# PROBLEM DESCRIPTION
Below is a set of entries; give all of them again exactly.

# AVAILABLE DATA
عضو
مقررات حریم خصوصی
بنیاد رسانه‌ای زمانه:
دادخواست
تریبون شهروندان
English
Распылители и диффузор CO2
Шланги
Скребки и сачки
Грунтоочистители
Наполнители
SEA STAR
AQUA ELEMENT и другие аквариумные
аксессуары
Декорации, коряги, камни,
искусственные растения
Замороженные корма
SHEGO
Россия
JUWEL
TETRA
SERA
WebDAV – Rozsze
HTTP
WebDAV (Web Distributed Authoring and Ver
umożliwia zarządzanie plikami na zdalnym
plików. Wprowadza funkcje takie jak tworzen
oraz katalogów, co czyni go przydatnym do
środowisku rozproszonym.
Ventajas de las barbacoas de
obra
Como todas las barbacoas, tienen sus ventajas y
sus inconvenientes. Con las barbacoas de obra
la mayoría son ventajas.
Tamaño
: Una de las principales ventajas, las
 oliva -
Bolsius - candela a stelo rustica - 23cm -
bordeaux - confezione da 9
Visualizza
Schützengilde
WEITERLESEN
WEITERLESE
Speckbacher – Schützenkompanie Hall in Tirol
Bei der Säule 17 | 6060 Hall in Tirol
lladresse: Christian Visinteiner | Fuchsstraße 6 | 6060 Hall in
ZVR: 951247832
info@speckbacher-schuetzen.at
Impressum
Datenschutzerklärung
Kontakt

# WRITTEN REPLY
عضو
مقررات حریم خصوصی
بنیاد رسانه‌ای زمانه:
دادخواست
تریبون شهروندان
English
Распылители и диффузор CO2
Шланги
Скребки и сачки
Грунтоочистители
Наполнители
SEA STAR
AQUA ELEMENT и другие аквариумные
аксессуары
Декорации, коряги, камни,
искусственные растения
Замороженные корма
SHEGO
Россия
JUWEL
TETRA
SERA
WebDAV – Rozsze
HTTP
WebDAV (Web Distributed Authoring and Ver
umożliwia zarządzanie plikami na zdalnym
plików. Wprowadza funkcje takie jak tworzen
oraz katalogów, co czyni go przydatnym do
środowisku rozproszonym.
Ventajas de las barbacoas de
obra
Como todas las barbacoas, tienen sus ventajas y
sus inconvenientes. Con las barbacoas de obra
la mayoría son ventajas.
Tamaño
: Una de las principales ventajas, las
 oliva -
Bolsius - candela a stelo rustica - 23cm -
bordeaux - confezione da 9
Visualizza
Schützengilde
WEITERLESEN
WEITERLESE
Speckbacher – Schützenkompanie Hall in Tirol
Bei der Säule 17 | 6060 Hall in Tirol
lladresse: Christian Visinteiner | Fuchsstraße 6 | 6060 Hall in
ZVR: 951247832
info@speckbacher-schuetzen.at
Impressum
Datenschutzerklärung
Kontakt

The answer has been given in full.